Chapter 1. Introduction to Dates and Times in SAS

In the years that I've been working with SAS and teaching students how to use it, I find that two things consistently confuse those who are new to SAS. First is the default way that the DATA step works. Its implied DO-until-end-of-data generates many "How do I tell it how much data to read and when to stop?" questions. The second most confusing concept in SAS is that of how dates (and times) work within the software. I've seen many misuses of character strings masquerading as dates and/or times over the years, as well as unexpected results due to a failure to understand this fundamental part of SAS.

However, the way that SAS reads, stores, and displays dates and times is only the tip of the iceberg when it comes to the power and flexibility of SAS in handling this information. There is so much more than just having numbers represent date and time values. We'll start with the basics in the first three chapters, and then progress to some more advanced uses of those date and time values, taking advantage of many of the features available in SAS for that purpose.

1.1 How Does It Work? (January 1, 1960, and Midnight as Zero)

SAS counts dates, times, and datetime values separately. The date counter started at zero on January 1, 1960. Any day before January 1, 1960, is a negative number, and any day after that is a positive number. Every day at midnight, the date counter is increased by one. The time counter is measured in seconds and runs from zero (at midnight) to 86,400 (the number of seconds in a day), when it resets to zero. SAS calculates datetimes as the number of seconds since midnight, January 1, 1960. Why January 1, 1960? The founders of SAS wanted to use the approximate birth date of the IBM 370 system to represent the beginning of the modern computing era, and they chose January 1, 1960, as an easy-to-remember approximation.
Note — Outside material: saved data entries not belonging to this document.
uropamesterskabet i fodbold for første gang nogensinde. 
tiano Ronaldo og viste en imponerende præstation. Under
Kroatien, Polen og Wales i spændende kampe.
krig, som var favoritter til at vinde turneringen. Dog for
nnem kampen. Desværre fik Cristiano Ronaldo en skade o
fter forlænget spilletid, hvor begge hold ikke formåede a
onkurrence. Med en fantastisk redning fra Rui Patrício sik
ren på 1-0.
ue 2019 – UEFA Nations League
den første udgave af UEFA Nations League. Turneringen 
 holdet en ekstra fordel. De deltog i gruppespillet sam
In deciding whether to use a date, a time, or a datetime, you should consider how you are going to use it. Datetimes are always date and time combined; therefore, if you will not always have a time available for each date, you should strongly consider using separate date and time variables and then calculate a datetime variable from the two components when needed. Normally, attempting to create a datetime without both a date and a time will cause an error, and the result will be a missing value for the datetime. However, in specific circumstances, it is possible to create a datetime value from a date and a missing time (see Section 4.3.3, "ISO Datetime Informats," for an example). In these cases, the time will be set automatically to midnight (0 seconds of the given date). You may want your datetime value to be missing when there is a date but no time available. In these specific circumstances, it is important to keep track of date and time separately. Many programs that handle dates (such as databases and spreadsheets) maintain their dates and times as a numeric value relative to some fixed point in time, although the date that represents zero is different across each package, and packages may vary in how they keep track of time of day. Ultimately, this makes calculating durations easy, and working with dates and times stored in this fashion becomes a matter of addition, subtraction, multiplication, and division.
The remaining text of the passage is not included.